### Supplied material
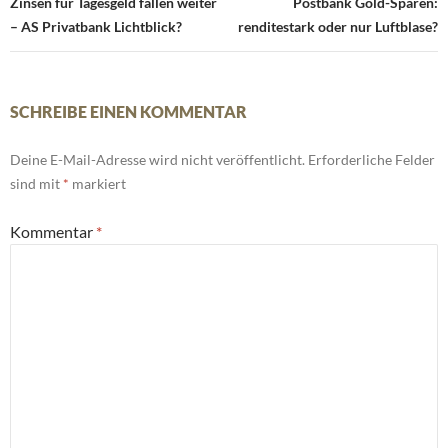
Navigation
Zinsen für Tagesgeld fallen weiter
Postbank Gold-Sparen:
– AS Privatbank Lichtblick?
renditestark oder nur Luftblase?
SCHREIBE EINEN KOMMENTAR
Deine E-Mail-Adresse wird nicht veröffentlicht.
Erforderliche Felder
sind mit
*
markiert
Kommentar
*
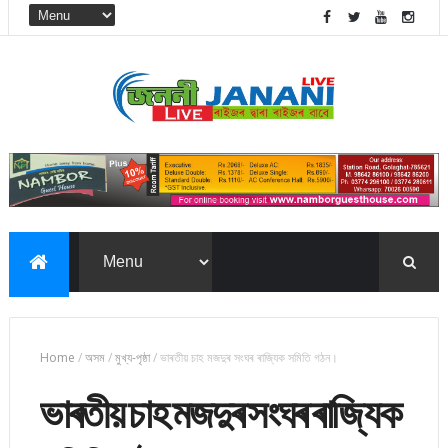
Home
/
অসম
/
মুখ্য-পৃষ্ঠা
/
ভাৰতীয় চাহ মজদুৰ সংঘৰ ৰাজ্যিক সমিতি গঠন।
ভাৰতীয় চাহ মজদুৰ সংঘৰ ৰাজ্যিক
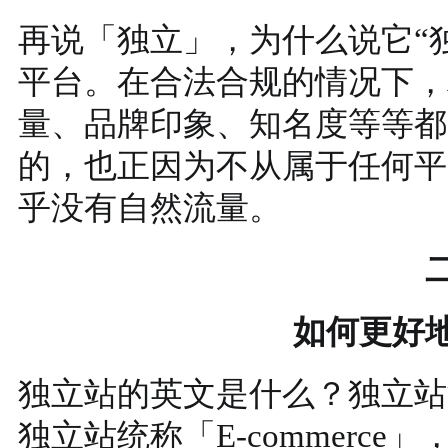
再说「独立」，为什么说它“
平台。在合法合规的情况下，
量、品牌印象、知名度等等都
的，也正因为不从属于任何平
乎没有自然流量。
如何更好
独立站的英文是什么？独立站
独立站统称「E-commerc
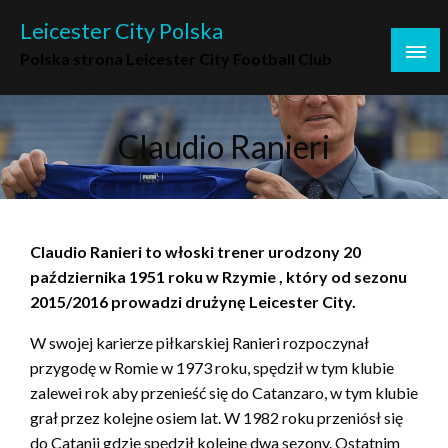
Skip
Leicester City Polska
to
Polska strona Leicester City Football Club
content
Claudio Ranieri
Claudio Ranieri to włoski trener urodzony 20
października 1951 roku w Rzymie , który od sezonu
2015/2016 prowadzi drużynę Leicester City.
W swojej karierze piłkarskiej Ranieri rozpoczynał
przygodę w Romie w 1973 roku, spędził w tym klubie
zalewei rok aby przenieść się do Catanzaro, w tym klubie
grał przez kolejne osiem lat. W 1982 roku przeniósł się
do Catanii gdzie spędził kolejne dwa sezony. Ostatnim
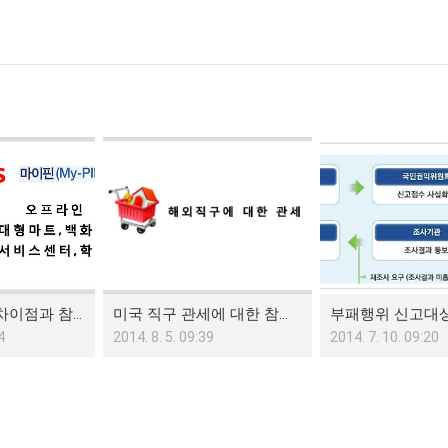
아이핀 마이핀 차이점과 참고사항
미국 직구 관세에 대한 참고사항(비과세 혜택 방법)
4
2014. 8. 5. 09:39
2014. 7. 10. 09:20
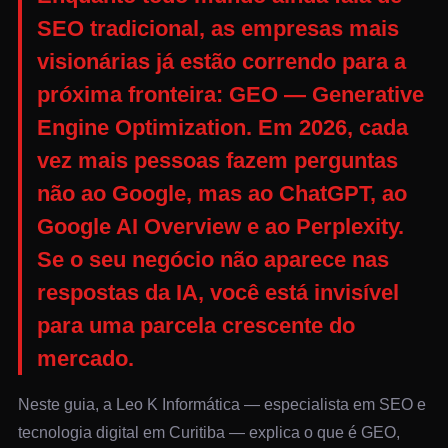
SEO tradicional, as empresas mais
visionárias já estão correndo para a
próxima fronteira:
GEO — Generative
Engine Optimization
. Em 2026, cada
vez mais pessoas fazem perguntas
não ao Google, mas ao ChatGPT, ao
Google AI Overview e ao Perplexity.
Se o seu negócio não aparece nas
respostas da IA, você está invisível
para uma parcela crescente do
mercado.
Neste guia, a Leo K Informática — especialista em SEO e
tecnologia digital em Curitiba — explica o que é GEO,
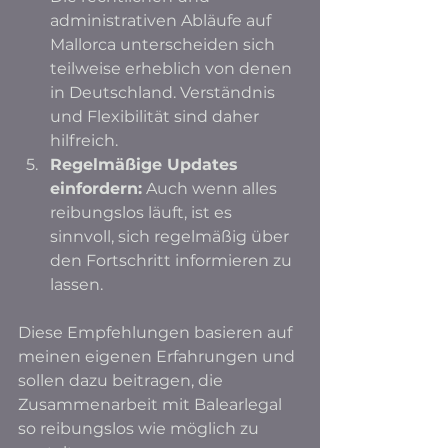
administrativen Abläufe auf 
Mallorca unterscheiden sich 
teilweise erheblich von denen 
in Deutschland. Verständnis 
und Flexibilität sind daher 
hilfreich.
Regelmäßige Updates 
einfordern:
 Auch wenn alles 
reibungslos läuft, ist es 
sinnvoll, sich regelmäßig über 
den Fortschritt informieren zu 
lassen.
Diese Empfehlungen basieren auf 
meinen eigenen Erfahrungen und 
sollen dazu beitragen, die 
Zusammenarbeit mit Balearlegal 
so reibungslos wie möglich zu 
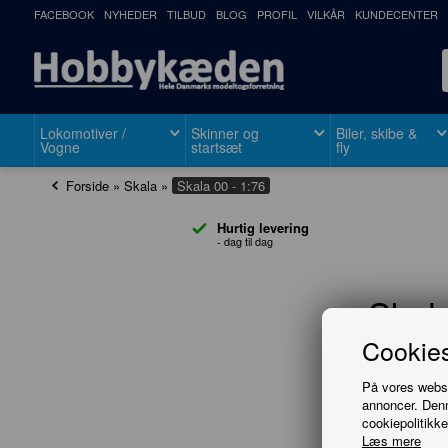
FACEBOOK
NYHEDER
TILBUD
BLOG
PROFIL
VILKÅR
KUNDECENTER
Lokomotiver /
Skinner og
Biler, skibe &
Vogne
startsæt
fly
Forside
»
Skala
»
Skala 00 - 1:76
Hurtig levering
- dag til dag
Skala
Cookies
På vores websit
annoncer. Denn
cookiepolitikke
Læs mere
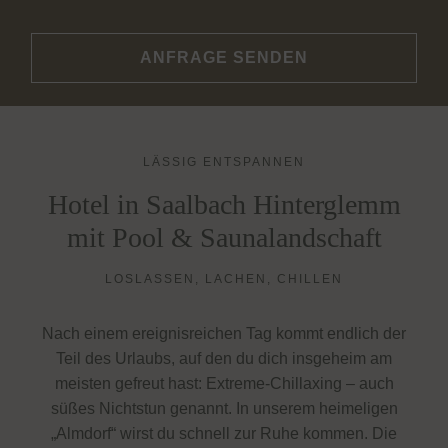
ANFRAGE SENDEN
LÄSSIG ENTSPANNEN
Hotel in Saalbach Hinterglemm
mit Pool & Saunalandschaft
LOSLASSEN, LACHEN, CHILLEN
Nach einem ereignisreichen Tag kommt endlich der
Teil des Urlaubs, auf den du dich insgeheim am
meisten gefreut hast: Extreme-Chillaxing – auch
süßes Nichtstun genannt. In unserem heimeligen
„Almdorf“ wirst du schnell zur Ruhe kommen. Die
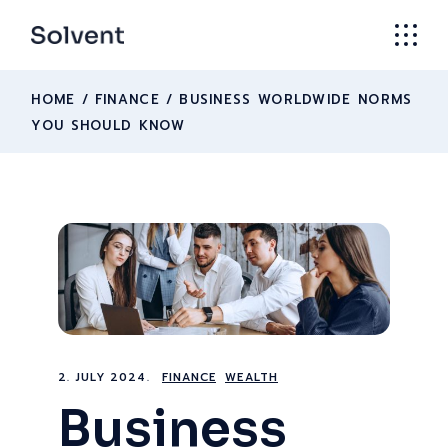
HOME
FINANCE
BUSINESS WORLDWIDE NORMS
YOU SHOULD KNOW
2. JULY 2024.
FINANCE
WEALTH
Business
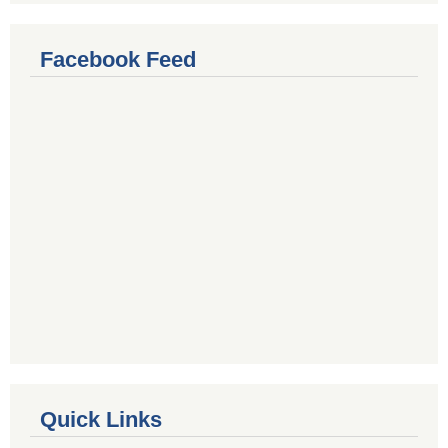
Facebook Feed
Quick Links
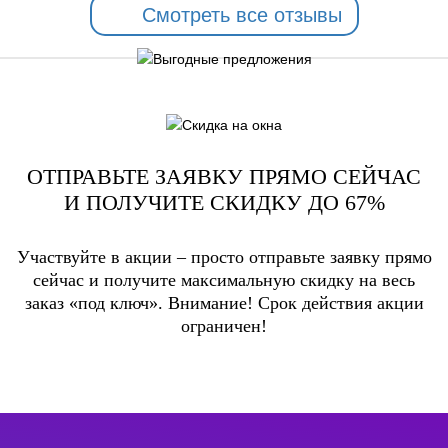
Смотреть все отзывы
ОТПРАВЬТЕ ЗАЯВКУ ПРЯМО СЕЙЧАС
И ПОЛУЧИТЕ СКИДКУ ДО 67%
Участвуйте в акции – просто отправьте заявку прямо
сейчас и получите максимальную скидку на весь
заказ «под ключ». Внимание! Срок действия акции
ограничен!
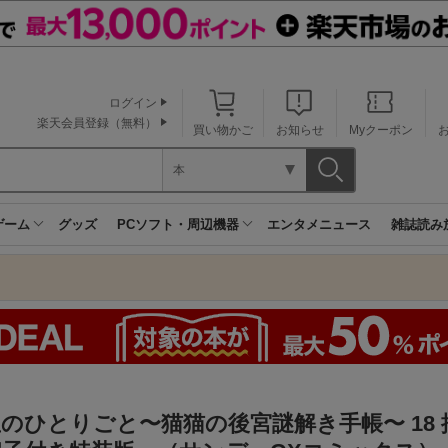
ログイン
楽天会員登録（無料）
買い物かご
お知らせ
Myクーポン
本
ゲーム
グッズ
PCソフト・周辺機器
エンタメニュース
雑誌読み
のひとりごと〜猫猫の後宮謎解き手帳〜 18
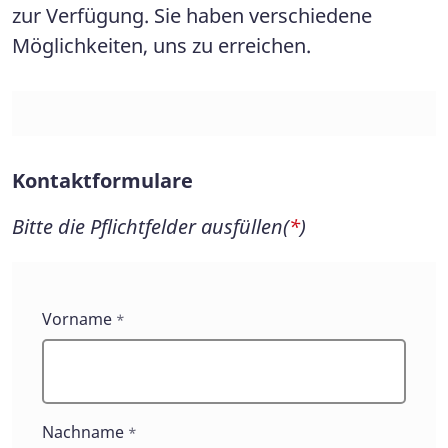
zur Verfügung. Sie haben verschiedene
Möglichkeiten, uns zu erreichen.
Kontaktformulare
Bitte die Pflichtfelder ausfüllen(
*
)
Kontaktformulare
Vorname
*
Nachname
*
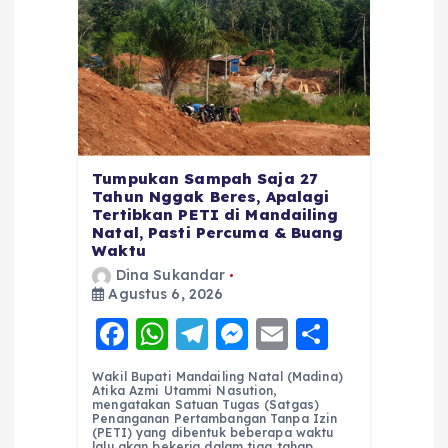
Tumpukan Sampah Saja 27
Tahun Nggak Beres, Apalagi
Tertibkan PETI di Mandailing
Natal, Pasti Percuma & Buang
Waktu
Dina Sukandar
Agustus 6, 2026
F
W
T
M
E
S
a
h
el
e
m
h
Wakil Bupati Mandailing Natal (Madina)
c
a
e
ss
ai
a
Atika Azmi Utammi Nasution,
mengatakan Satuan Tugas (Satgas)
e
ts
g
e
l
re
Penanganan Pertambangan Tanpa Izin
(PETI) yang dibentuk beberapa waktu
lalu akan bekerja dalam tiga tahap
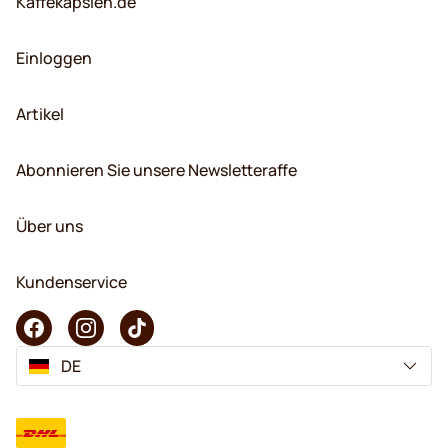
Kaffekapslen.de
Einloggen
Artikel
Abonnieren Sie unsere Newsletteraffe
Über uns
Kundenservice
DE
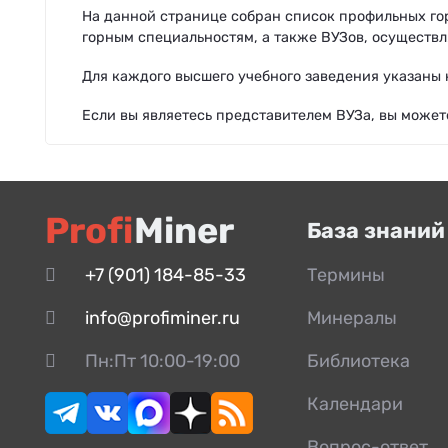
На данной странице собран список профильных го
горным специальностям, а также ВУЗов, осуществ
Для каждого высшего учебного заведения указаны 
Если вы являетесь представителем ВУЗа, вы може
Profi
Miner
База знаний
+7 (901) 184-85-33
Термины
info@profiminer.ru
Минералы
Пн:Пт 10:00-19:00
Библиотека
Календари
Вопрос-ответ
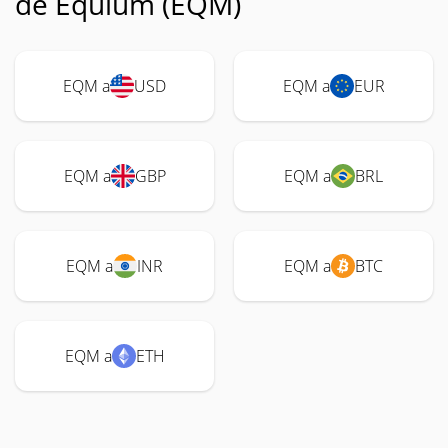
de Equium (EQM)
EQM a
USD
EQM a
EUR
EQM a
GBP
EQM a
BRL
EQM a
INR
EQM a
BTC
EQM a
ETH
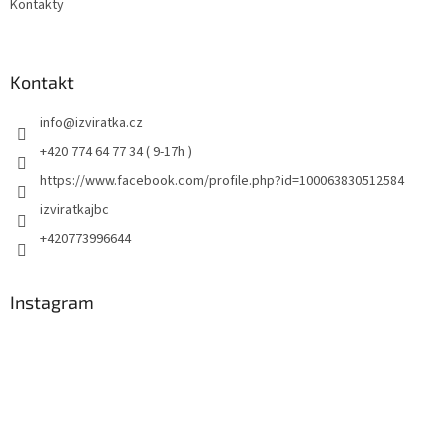
Kontakty
Kontakt
info
@
izviratka.cz
+420 774 64 77 34 ( 9-17h )
https://www.facebook.com/profile.php?id=100063830512584
izviratkajbc
+420773996644
Instagram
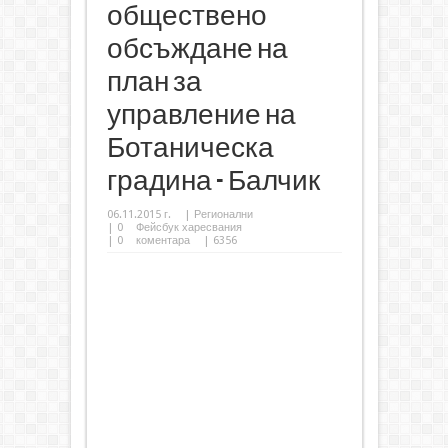
обществено
обсъждане на
план за
управление на
Ботаническа
градина - Балчик
06.11.2015 г.
|
Регионални
|
0
Фейсбук харесвания
|
0
коментара
| 6356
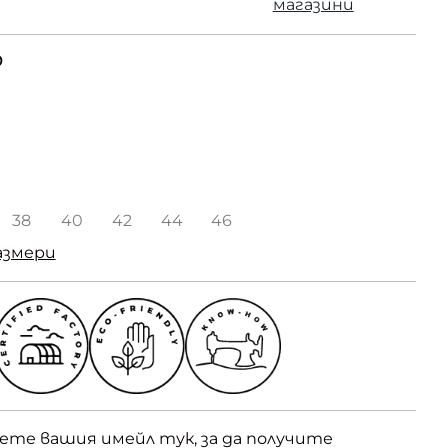
магазини
О
38
40
42
44
46
азмери
вете вашия имейл тук, за да получите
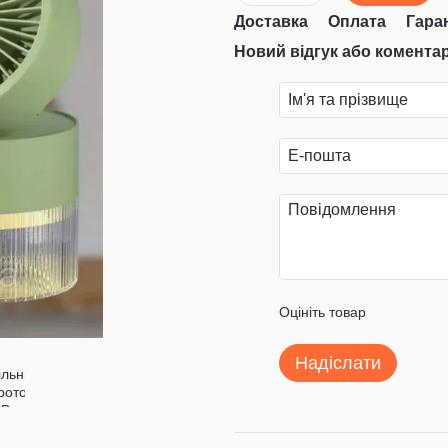
Доставка
Оплата
Гара
Новий відгук або комента
Оцініть товар
Надіслати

### Your instructions
Leaving every picture out, write out exactly the lines from the beginning of the listing above to the line with "W swojej karierze", inclusive.

### Task response
Navigation
Zinsen für Tagesgeld fallen weiter
Postbank Gold-Sparen:
– AS Privatbank Lichtblick?
renditestark oder nur Luftblase?
SCHREIBE EINEN KOMMENTAR
Deine E-Mail-Adresse wird nicht veröffentlicht.
Erforderliche Felder
sind mit
*
markiert
Kommentar
*
Home
/
অসম
/
মুখ্য-পৃষ্ঠা
/
ভাৰতীয় চাহ মজদুৰ সংঘৰ ৰাজ্যিক সমিতি গঠন।
ভাৰতীয় চাহ মজদুৰ সংঘৰ ৰাজ্যিক
再说「独立」，为什么说它“
平台。在合法合规的情况下，
量、品牌印象、知名度等等都
的，也正因为不从属于任何平
乎没有自然流量。
如何更好
独立站的英文是什么？独立站
独立站统称「E-commerc
Skip
Leicester City Polska
to
Polska strona Leicester City Football Club
content
Claudio Ranieri
Claudio Ranieri to włoski trener urodzony 20
października 1951 roku w Rzymie , który od sezonu
2015/2016 prowadzi drużynę Leicester City.
W swojej karierze piłkarskiej Ranieri rozpoczynał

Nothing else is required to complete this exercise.